We live in a world where sources of energy are becoming increasingly scarce and expensive: for societies that expect water, electricity and gas at the flick of a switch or turn of a tap, the implications of this scarcity for future comfort and well-being are significant. Through its involvement in three TEDDI (Transforming Energy Demand through Digital Innovation) projects – C-Aware, DESIMAX and Wi-be – Horizon’s energy research aims to explore ways to both alter consumer attitudes and behaviour, and to improve the efficiency of our energy infrastructure to avoid future energy crises.

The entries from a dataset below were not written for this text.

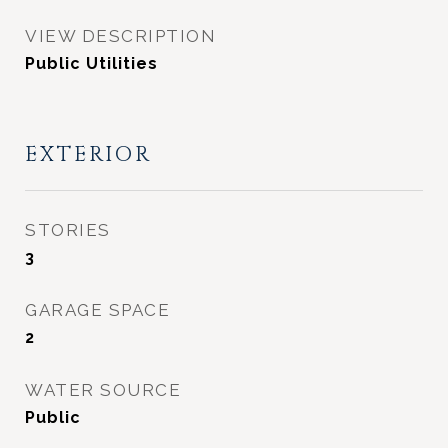
VIEW DESCRIPTION
Public Utilities
EXTERIOR
STORIES
3
GARAGE SPACE
2
WATER SOURCE
Public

Achieving these aims requires a multi-disciplinary approach to research. Experts in the fields of Psychology offer insight into how new technologies might motivate and sustain energy-saving behaviour, how information and marketing of energy interacts with consumer attitudes, and how an increasing social awareness of and responsibility for consumption might affect social relationships. Computer Scientists provide vital knowledge on what must be developed to leverage the data that will be generated by Smart Meters (and other future Grid technologies), to deliver the valuable products and services that will be driven by that data to the consumer. In conjunction, Horizon energy researchers have a collective ability to develop new technologies, rigorously examine their effects in controlled conditions, and to deploy and study their use in the real world; this is key to providing rapid, significant contributions to the time-critical issues of energy security and climate change.
The research aims to:
Explore the ways in which technologies can be designed and employed to raise awareness of energy consumption and its social, financial and environmental impact
C-Aware explores what new products and services could be built to provide consumers with an understanding of the social, financial and environmental context in which they use energy, aiming to encourage more informed choices about how to manage energy consumption. Horizon is leading this process by involving consumers (both domestic and commercial) in the design and evaluation of a range of prototypes.
We use participatory design to spark discussions around key topical issues such as whether making energy consumption data public is an effective, ethical motivator. Researchers with backgrounds in Psychology are also focusing on using a range of studies to determine whether consumers understand concepts such as kilowatt-hours or the effects of carbon emissions, and how consumers are affected by the framing of consumption in different ways.
These questions ask not only whether new technologies are academically interesting, but also whether – as interventions into the daily lives of consumers – they will be embraced, or rejected.